*** Opening of PROVIDED MATERIAL ***

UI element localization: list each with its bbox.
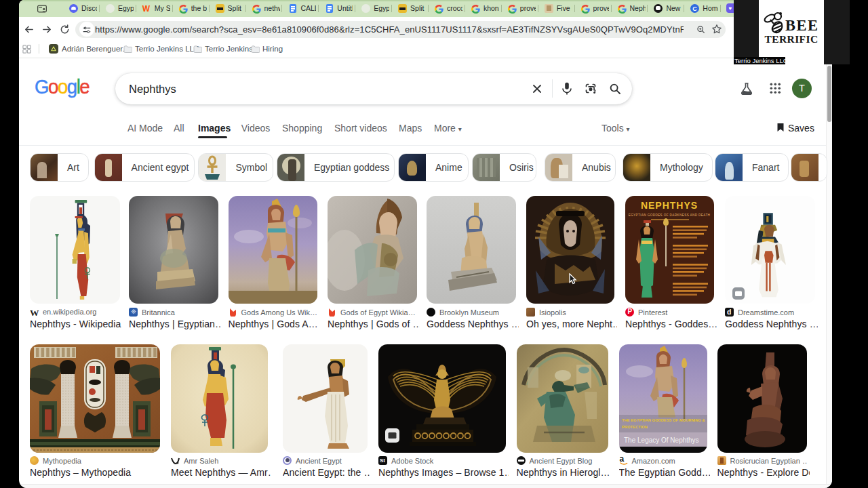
svg-text:EGYPTIAN GODDES OF DARKNESS AN: EGYPTIAN GODDES OF DARKNESS AND DEATH xyxy=(629,214,711,217)
svg-text:NEPHTHYS: NEPHTHYS xyxy=(641,200,698,211)
svg-text:THE EGYPTIAN GODDESS OF MOURNI: THE EGYPTIAN GODDESS OF MOURNING & xyxy=(622,418,705,422)
svg-text:PROTECTION: PROTECTION xyxy=(622,425,648,429)
svg-text:The Legacy Of Nephthys: The Legacy Of Nephthys xyxy=(624,436,699,444)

*** Close of PROVIDED MATERIAL ***

- **THE PROBLEM**:
Could you reproduce the records above exactly, leaving out the pictures?

- **SOLUTION FOR THIS TASK**:
UI element localization: list each with its bbox.
svg-text:EGYPTIAN GODDES OF DARKNESS AN: EGYPTIAN GODDES OF DARKNESS AND DEATH xyxy=(629,214,711,217)
svg-text:NEPHTHYS: NEPHTHYS xyxy=(641,200,698,211)
svg-text:THE EGYPTIAN GODDESS OF MOURNI: THE EGYPTIAN GODDESS OF MOURNING & xyxy=(622,418,705,422)
svg-text:PROTECTION: PROTECTION xyxy=(622,425,648,429)
svg-text:The Legacy Of Nephthys: The Legacy Of Nephthys xyxy=(624,436,699,444)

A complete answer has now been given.